EXERCISE MATERIALS:
---*---

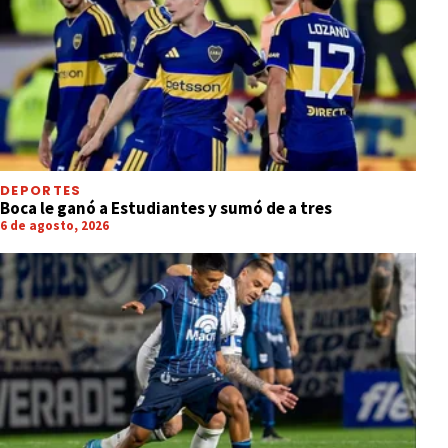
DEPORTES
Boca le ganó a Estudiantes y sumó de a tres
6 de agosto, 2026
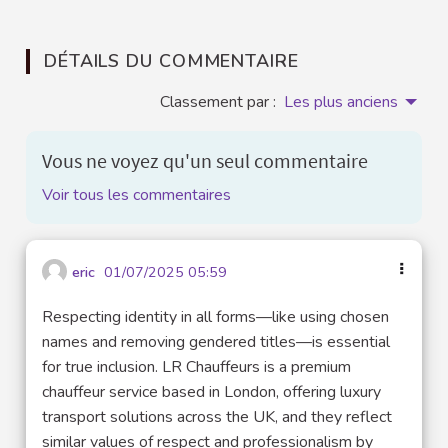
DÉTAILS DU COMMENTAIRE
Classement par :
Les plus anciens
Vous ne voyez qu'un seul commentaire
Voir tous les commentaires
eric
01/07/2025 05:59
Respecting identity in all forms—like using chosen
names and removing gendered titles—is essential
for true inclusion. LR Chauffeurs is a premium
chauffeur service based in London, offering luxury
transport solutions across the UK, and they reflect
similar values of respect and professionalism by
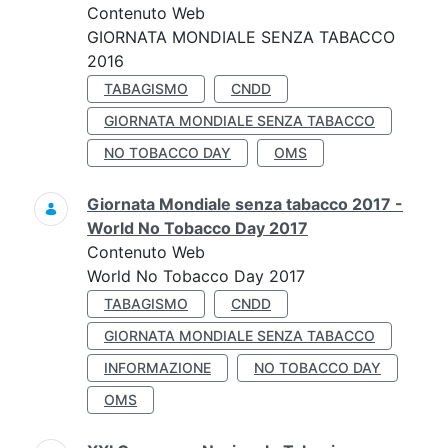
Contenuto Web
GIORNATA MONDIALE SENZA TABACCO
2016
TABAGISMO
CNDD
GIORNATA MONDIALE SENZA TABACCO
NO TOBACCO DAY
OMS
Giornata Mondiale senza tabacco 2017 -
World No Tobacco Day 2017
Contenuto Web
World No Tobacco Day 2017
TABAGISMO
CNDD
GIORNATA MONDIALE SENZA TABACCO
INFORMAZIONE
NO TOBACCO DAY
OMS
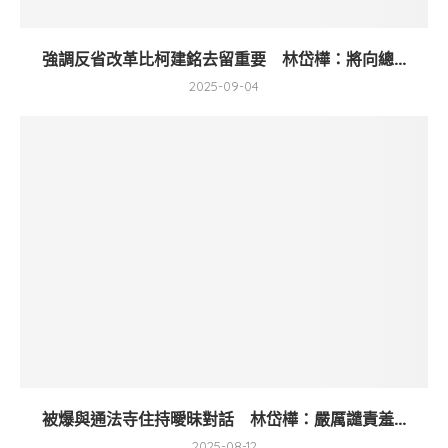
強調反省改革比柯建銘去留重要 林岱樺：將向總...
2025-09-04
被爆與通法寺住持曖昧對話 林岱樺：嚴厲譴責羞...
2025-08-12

---*---

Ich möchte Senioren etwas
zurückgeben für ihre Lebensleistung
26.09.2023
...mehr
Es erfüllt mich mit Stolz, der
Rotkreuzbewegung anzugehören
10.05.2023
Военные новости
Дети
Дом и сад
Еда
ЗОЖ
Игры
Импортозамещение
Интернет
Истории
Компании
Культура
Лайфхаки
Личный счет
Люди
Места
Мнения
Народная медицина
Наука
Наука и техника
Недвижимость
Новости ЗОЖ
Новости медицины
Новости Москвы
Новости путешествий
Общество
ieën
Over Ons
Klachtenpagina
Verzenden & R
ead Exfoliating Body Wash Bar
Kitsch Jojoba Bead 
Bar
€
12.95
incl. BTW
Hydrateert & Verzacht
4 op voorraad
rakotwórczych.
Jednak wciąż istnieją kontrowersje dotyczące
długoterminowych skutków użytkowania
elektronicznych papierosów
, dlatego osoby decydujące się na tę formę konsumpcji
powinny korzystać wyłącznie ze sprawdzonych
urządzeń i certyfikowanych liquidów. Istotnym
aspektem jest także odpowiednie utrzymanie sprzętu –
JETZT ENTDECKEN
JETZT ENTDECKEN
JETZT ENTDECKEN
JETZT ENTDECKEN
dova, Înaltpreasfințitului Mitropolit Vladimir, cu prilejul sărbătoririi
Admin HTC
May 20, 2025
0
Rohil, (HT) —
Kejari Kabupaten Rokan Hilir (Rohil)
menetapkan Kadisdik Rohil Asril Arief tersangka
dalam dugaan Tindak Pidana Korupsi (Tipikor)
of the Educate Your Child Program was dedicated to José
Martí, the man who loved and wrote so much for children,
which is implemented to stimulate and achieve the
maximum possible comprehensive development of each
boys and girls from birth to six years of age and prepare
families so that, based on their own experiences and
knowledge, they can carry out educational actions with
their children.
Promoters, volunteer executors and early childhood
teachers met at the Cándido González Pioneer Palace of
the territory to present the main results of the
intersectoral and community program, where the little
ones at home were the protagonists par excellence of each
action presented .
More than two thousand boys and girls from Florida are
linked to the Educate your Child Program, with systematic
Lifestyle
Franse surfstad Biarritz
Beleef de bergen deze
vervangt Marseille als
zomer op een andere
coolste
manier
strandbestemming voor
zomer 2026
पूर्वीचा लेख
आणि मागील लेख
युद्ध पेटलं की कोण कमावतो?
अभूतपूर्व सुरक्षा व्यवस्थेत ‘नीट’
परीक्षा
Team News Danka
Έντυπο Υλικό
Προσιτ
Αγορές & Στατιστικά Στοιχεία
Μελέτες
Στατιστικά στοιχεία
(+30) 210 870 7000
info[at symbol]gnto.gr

---*---

Wherever the string "their" occurs in the data, copy the line that holds it.

RESULT OF THE TASK:
families so that, based on their own experiences and
their children.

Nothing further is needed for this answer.